Ms Reah said staff had repeatedly raised concerns about staffing levels in the lead-up to Aishwarya's death.

"The government's shown that they're very slow to listen to our concerns, but they're very quick to throw nurses under the bus when something goes wrong," she said.

She said staff were frightened to go to work believing they would not be supported if the system broke down.

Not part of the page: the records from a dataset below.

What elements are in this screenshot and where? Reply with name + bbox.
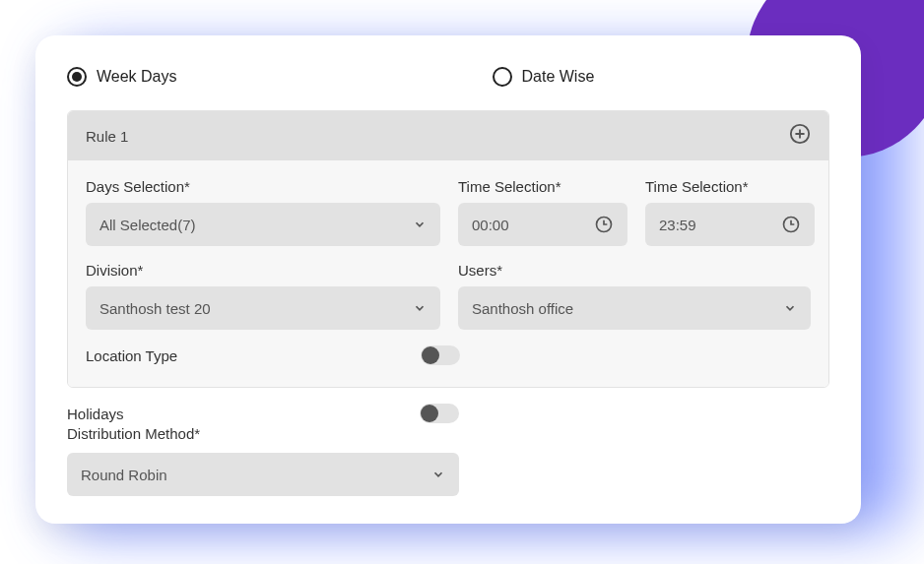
clock-icon: [781, 215, 801, 234]
toggle-knob: [421, 405, 438, 422]
field-label: Days Selection*: [86, 178, 440, 195]
field-label: Users*: [458, 262, 811, 279]
rule-title: Rule 1: [86, 128, 128, 145]
field-label: Time Selection*: [645, 178, 815, 195]
select-value: Santhosh test 20: [99, 300, 211, 317]
chevron-down-icon: [431, 468, 445, 481]
toggle-label: Holidays: [67, 406, 124, 422]
select-value: Santhosh office: [472, 300, 573, 317]
rule-header: Rule 1: [68, 111, 828, 160]
toggle-knob: [422, 346, 439, 364]
users-field: Users* Santhosh office: [458, 262, 811, 330]
radio-week-days[interactable]: Week Days: [67, 67, 177, 87]
rule-body: Days Selection* All Selected(7) Time Sel…: [68, 160, 828, 387]
division-field: Division* Santhosh test 20: [86, 262, 440, 330]
time-value: 00:00: [472, 217, 509, 233]
holidays-row: Holidays: [67, 400, 459, 423]
field-label: Division*: [86, 262, 440, 279]
time-value: 23:59: [659, 217, 696, 233]
chevron-down-icon: [783, 301, 797, 315]
chevron-down-icon: [413, 301, 427, 315]
time-start-field: Time Selection* 00:00: [458, 178, 627, 246]
users-dropdown[interactable]: Santhosh office: [458, 286, 811, 330]
select-value: All Selected(7): [99, 217, 196, 233]
time-end-field: Time Selection* 23:59: [645, 178, 815, 246]
toggle-label: Location Type: [86, 347, 177, 364]
settings-card: Week Days Date Wise Rule 1 Days Selectio…: [35, 35, 861, 524]
radio-date-wise[interactable]: Date Wise: [493, 67, 595, 87]
division-dropdown[interactable]: Santhosh test 20: [86, 286, 440, 330]
clock-icon: [594, 215, 614, 234]
rule-card: Rule 1 Days Selection* All Selected(7): [67, 110, 829, 388]
field-label: Time Selection*: [458, 178, 627, 195]
mode-radios: Week Days Date Wise: [67, 67, 829, 87]
chevron-down-icon: [413, 218, 427, 231]
radio-label: Date Wise: [522, 68, 595, 86]
distribution-field: Distribution Method* Round Robin: [67, 425, 829, 496]
location-type-row: Location Type: [86, 345, 460, 365]
days-selection-dropdown[interactable]: All Selected(7): [86, 203, 440, 246]
select-value: Round Robin: [81, 467, 167, 483]
card-footer: Holidays Distribution Method* Round Robi…: [67, 400, 829, 496]
holidays-toggle[interactable]: [420, 404, 459, 423]
time-end-input[interactable]: 23:59: [645, 203, 815, 246]
radio-checked-icon: [67, 67, 87, 87]
radio-unchecked-icon: [493, 67, 512, 87]
radio-label: Week Days: [97, 68, 177, 86]
field-label: Distribution Method*: [67, 425, 200, 442]
days-selection-field: Days Selection* All Selected(7): [86, 178, 440, 246]
location-type-toggle[interactable]: [421, 345, 460, 365]
plus-circle-icon: [789, 123, 811, 145]
time-start-input[interactable]: 00:00: [458, 203, 627, 246]
add-rule-button[interactable]: [789, 123, 811, 149]
distribution-dropdown[interactable]: Round Robin: [67, 453, 459, 496]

"Not only have you got the fear of 'will I do well enough today', you've got the fear that something you can't control because the system is broken, that you're working in, and it comes back on you," she said.

The confidential "root cause" internal review completed by the hospital, seen by the ABC, found a "cascade of missed opportunities to address parental concerns and incomplete assessments, with a delay in escalation" may have contributed to Aishwarya's death.

It made 11 recommendations including the establishment of a triage support nurse, a better process for parents to escalate their concerns, redesign of the PCH emergency department and more training for junior staff.

Staff described as 'exhausted, demoralised'

An independent, external investigation was then ordered after Aishwarya's parents began a hunger strike outside the hospital.

That report said ED staff were "described as exhausted, demoralised and relatively isolated".

Aishwarya's parents Aswath Chavittupara and Prasitha Sasidharan during their hunger strike.  (ABC News: West Matteeussen)

"Staffing and rostering challenges, along with the inability to backfill higher than usual sick leave, may have further contributed to workload pressures in the ED," the report said.

That report made 30 recommendations, of which the government says six have been implemented.

Aishwarya Aswath's parents lay flowers at the one-year anniversary of her death in April this year.  (ABC News: Tabarak Al Jrood)

WA Health Minister Amber-Jade Sanderson pledged all 30 would be implemented over the next 12 months.

Ms Sanderson said she didn't want to pre-empt the results of the coronial inquest, but that the government would consider all the recommendations that came from the coroner.